Amazon Cloud Runs Low on Disk Space

Another unthinkable (maybe in my mind only) has happened – errors uploading files to S3 led me to the AWS status page which reports the US East Coast facilities running low on drive space.

Am I the only one to have assumed someone or some thing was checking constantly, at least hourly, to ensure a sufficient percentage of drive space is available for use?

Apparently they consumed a whole lot more disk space than expected this past week and they are now feverishly adding more capacity. Surely if capacity can be added within hours they should have been gradually adding more during the week..?

This is actually pretty serious. People’s database backup jobs might be failing due to these issues although admittedly they need to be more resilient than that. But then so does Amazon.

Amazon Cloud Computing Alternatives

So there have been plenty of web sites and services affected by today’s big Amazon S3 outage. Smugmug, Twitter, WordPress.com and JungleDisk amongst the casualties to various degrees. Developers have been venting their frustration at seeing their applications fail because of something they relied on.

So what are the alternatives?

Any CTO will tell you that moving parts are your IT department’s weakest link in reliability terms.
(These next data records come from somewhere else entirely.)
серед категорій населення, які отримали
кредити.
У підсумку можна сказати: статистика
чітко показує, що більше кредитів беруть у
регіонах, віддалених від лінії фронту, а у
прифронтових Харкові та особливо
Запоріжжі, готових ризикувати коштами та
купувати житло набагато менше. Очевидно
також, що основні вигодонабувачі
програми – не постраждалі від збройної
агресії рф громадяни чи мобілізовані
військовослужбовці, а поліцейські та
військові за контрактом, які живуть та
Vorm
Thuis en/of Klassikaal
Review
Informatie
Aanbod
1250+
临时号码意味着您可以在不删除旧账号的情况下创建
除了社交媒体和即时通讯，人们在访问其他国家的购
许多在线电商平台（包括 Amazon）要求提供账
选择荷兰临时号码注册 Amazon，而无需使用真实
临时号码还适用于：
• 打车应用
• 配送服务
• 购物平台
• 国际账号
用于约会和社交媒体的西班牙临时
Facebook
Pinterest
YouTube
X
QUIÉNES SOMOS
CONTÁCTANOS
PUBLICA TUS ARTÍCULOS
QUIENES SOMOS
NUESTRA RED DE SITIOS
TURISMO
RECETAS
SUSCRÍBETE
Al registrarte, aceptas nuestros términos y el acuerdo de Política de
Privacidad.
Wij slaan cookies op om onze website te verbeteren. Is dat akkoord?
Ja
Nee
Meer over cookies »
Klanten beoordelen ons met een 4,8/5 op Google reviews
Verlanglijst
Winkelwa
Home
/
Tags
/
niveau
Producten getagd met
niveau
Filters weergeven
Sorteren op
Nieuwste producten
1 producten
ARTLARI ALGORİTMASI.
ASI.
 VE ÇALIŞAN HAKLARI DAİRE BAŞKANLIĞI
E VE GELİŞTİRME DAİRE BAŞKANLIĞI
If you build a company on a single server will you have more, or less, moving parts that building it on a large computing farm as Amazon provides? Such an absolute measurement is of course a waste of time as that one server of course could die at any moment making you wish you’d relied on the cloud. Yet the cloud may also experience downtime.

Amazon does however have the advantage that it hides it’s redundancy from you. If you were to try to match it, you’d likely end up with RAID, and hot standard servers. Trust me, you don’t want to rely on that scenario without spending time and money testing your backup solutions.
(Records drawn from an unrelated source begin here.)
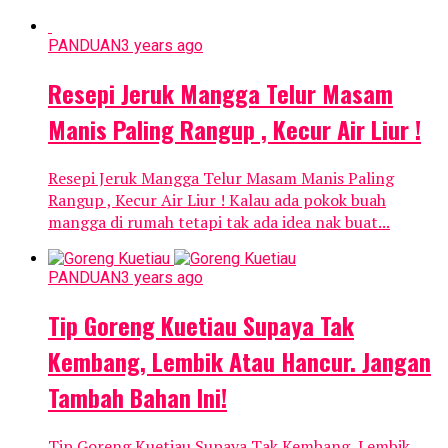
PANDUAN
3 years ago
Resepi Jeruk Mangga Telur Masam
Manis Paling Rangup , Kecur Air Liur !
Resepi Jeruk Mangga Telur Masam Manis Paling
Rangup , Kecur Air Liur ! Kalau ada pokok buah
mangga di rumah tetapi tak ada idea nak buat...
PANDUAN
3 years ago
Tip Goreng Kuetiau Supaya Tak
Kembang, Lembik Atau Hancur. Jangan
Tambah Bahan Ini!
Tip Goreng Kuetiau Supaya Tak Kembang, Lembik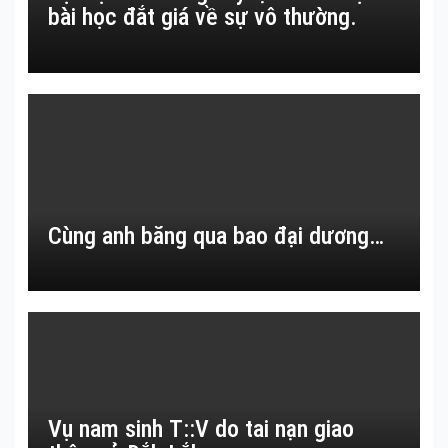
bài học đắt giá về sự vô thường.
Cùng anh băng qua bao đại dương…
Vụ nam sinh T::V do tai nạn giao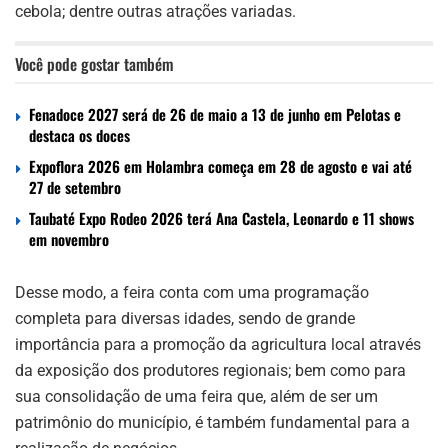
cebola; dentre outras atrações variadas.
Você pode gostar também
Fenadoce 2027 será de 26 de maio a 13 de junho em Pelotas e
destaca os doces
Expoflora 2026 em Holambra começa em 28 de agosto e vai até
27 de setembro
Taubaté Expo Rodeo 2026 terá Ana Castela, Leonardo e 11 shows
em novembro
Desse modo, a feira conta com uma programação
completa para diversas idades, sendo de grande
importância para a promoção da agricultura local através
da exposição dos produtores regionais; bem como para
sua consolidação de uma feira que, além de ser um
patrimônio do município, é também fundamental para a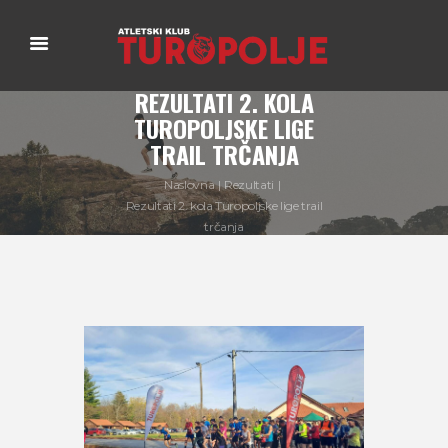
REZULTATI 2. KOLA
TUROPOLJSKE LIGE
TRAIL TRČANJA
Naslovna
Rezultati
Rezultati 2. kola Turopoljske lige trail
trčanja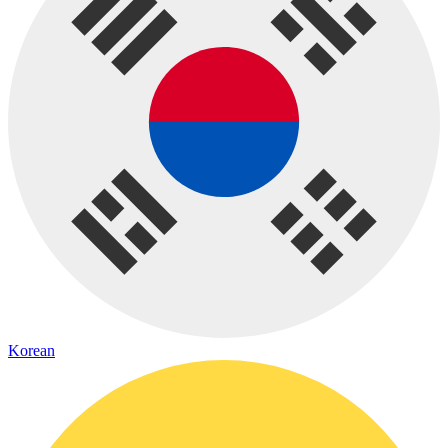
Korean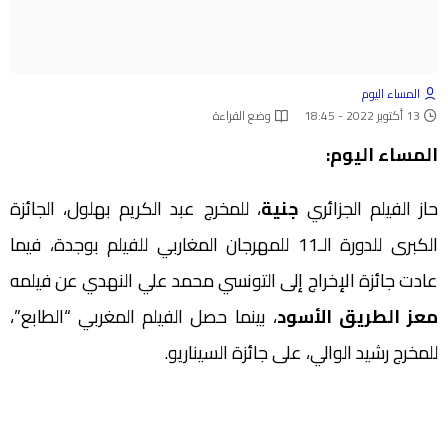
المساء اليوم
13 أكتوبر 2022 - 18:45
وضع القراءة
المساء اليوم:
حاز الفيلم الجزائري
جنية
، للمخرج عبد الكريم بهلول، الجائزة
الكبرى للدورة الـ11 للمهرجان المغاربي للفيلم بوجدة، فيما
عادت جائزة الإخراج إلى التونسي محمد علي النهدي عن فيلمه
معز الطريق الأسود
، بينما حصل الفيلم المغربي “الطابع”،
للمخرج رشيد الوالي، على جائزة السيناريو.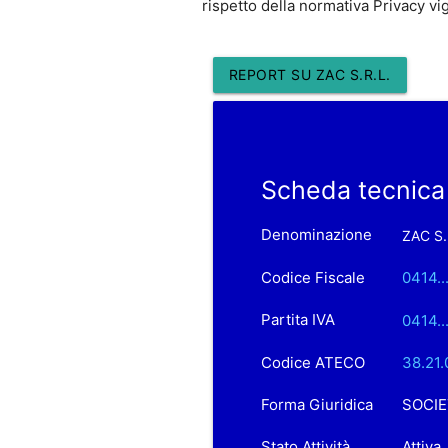
rispetto della normativa Privacy vi
REPORT SU ZAC S.R.L.
Scheda tecnica 
Denominazione
ZAC S.
Codice Fiscale
0414..
Partita IVA
0414...
Codice ATECO
38.21.
Forma Giuridica
SOCIE
Stato Attività
Attiva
So cloud computing might have occasional outages but at least there are engineers on hand 24×7 to fix them on your behalf. All part of the service, Sir. With your own equipment, you are on-call 24×7 shared with your colleagues. Assuming you have some.
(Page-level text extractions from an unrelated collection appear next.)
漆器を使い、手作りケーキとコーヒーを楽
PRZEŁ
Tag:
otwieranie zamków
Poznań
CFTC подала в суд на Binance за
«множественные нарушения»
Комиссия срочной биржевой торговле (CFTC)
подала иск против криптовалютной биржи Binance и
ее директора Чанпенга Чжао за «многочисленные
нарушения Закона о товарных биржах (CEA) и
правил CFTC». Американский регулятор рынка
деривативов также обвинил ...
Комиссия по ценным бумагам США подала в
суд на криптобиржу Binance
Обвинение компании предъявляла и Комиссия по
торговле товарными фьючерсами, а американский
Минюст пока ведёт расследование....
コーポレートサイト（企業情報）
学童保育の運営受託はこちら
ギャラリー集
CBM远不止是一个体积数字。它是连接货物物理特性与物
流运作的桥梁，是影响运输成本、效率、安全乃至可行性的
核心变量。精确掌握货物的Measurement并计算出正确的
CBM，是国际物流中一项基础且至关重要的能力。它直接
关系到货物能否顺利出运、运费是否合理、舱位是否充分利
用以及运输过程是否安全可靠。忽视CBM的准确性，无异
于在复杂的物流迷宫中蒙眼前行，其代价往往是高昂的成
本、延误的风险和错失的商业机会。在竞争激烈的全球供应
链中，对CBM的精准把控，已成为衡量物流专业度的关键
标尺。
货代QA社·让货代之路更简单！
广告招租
Ultimately money can only buy you the best commercially available solutions. Amazon are not the only cloud computing service providers but as they happen to have financial muscle and experience on their side I would go so far as to say they will likely be the best overall. You mileage may vary, naturally.

Remember, Amazon use commodity hardware under the assuming that bits of their network will fail at random. They have constructed software to operate on top of this in a distributed manner to detect failures and try (as best as their programmers can code) mitigate against issues as they arise. I am sure that once analysed the software will be updated to minimise disruption caused by today’s failure as well as similar ones.

But seriously, even Amazon can only go so far. The human brain can only think up so many scenarios and code so many mitigation rules on. Oh, and testing all these situations can also be a real challenge.

It is still a damned site better than relying on your own company to build a similar system in-house.

Amazon Amateurs?

According to iehiapk: “I was under the apparently false impression that S3 was a high-availability service.  We may have to evaluate other services now.  This makes us look like a bunch of amateurs.”

I would like to ask precisely what he defines as a “high-availability service”. Five-nines? Sorry, the Amazon S3 SLA says three nines only. If they are in breach of that (which I suspect they might be now although I’ve yet to calculate or read the fine print) your recourse is a partial refund.

Either way, when you sign the service agreement you accept there will be some risk to service and where conditions are met the supplier will compensate you, all documented and accepted when you signed on.

Amazon S3 Outage (Now Back)

Well I returned to check my giant photos upload that JungleDisk was sending to my Amazon S3 account and it had stopped.

The log showed a whole pile of HTTP error codes which any self-respecting technophile will realise means a serious fault is occurring. The S3 forums document the first errors from 0858PDT although JungleDisk for me reported errors from 1642BST.

There are a few big customers impacted like the photo sharing web site SmugMug who’s displaying an outage page right now and also blogging about the incident. The Amazon Status page does at least confirm what we already know – they’re down and painfully aware of it. Smugmug’s blog says it’s “only” their 3rd outage in over two years which is to be expected. Other major brands will include several Facebook apps loading slowly or displaying errors.

Still, this will hit mainstream press and give cloud computing negative publicity. Hopefully Amazon will learn from this early experiences and continue on the road to virtually bullet-proof hosting. Not many organisations are large enough to put in the resources necessary to build such a robust service and put their brand name against it.

Incidentally, if you have an S3 account, please check their SLA for the procedure to obtain a partial refund…

Updated 2225BST: WordPress.com has broken images due to this, as does Twitter. Amazon report progress toward full restoration of service with internal network communications slowly coming to life.

Updated 2249BST: Amazon are bringing up their S3 web interfaces. Sites and services (like my Jungle Disk backup) should be back up soon. I look forward to their statement on what happened and how they will prevent recurrence.

Updated 2226BST: Amazon S3 EU is back… S3 USA taking a little longer due to larger size.

Updated 0017BST: It’s now Monday and Amazon S3 USA is online once more. Big, big outage.

Jungle Disk Monitor

Decided to check out Amazon S3 and it’s practical uses first. This is Jungle Disk.

Jungle Disk is like traditional software in that it is downloaded and run by your desktop computer. It gives a point-and-click interface to select which files and folders to back up and over what schedule (if any). The above screenshot was taken during an (easy-peesy) initial backup of my Documents folder in version 2.02

There are a number of tweaks too such as bandwidth limiting.

Interestingly, you can also “mount” the S3 service as a disk drive. In the above picture I can double-click the JungleDisk icon on the desktop and open my S3 storage account within Mac OS X Finder.

Jungle Disk is available for Linux, too. Which means it will handle a mounted connection to S3 for your servers. Think of the possibilities…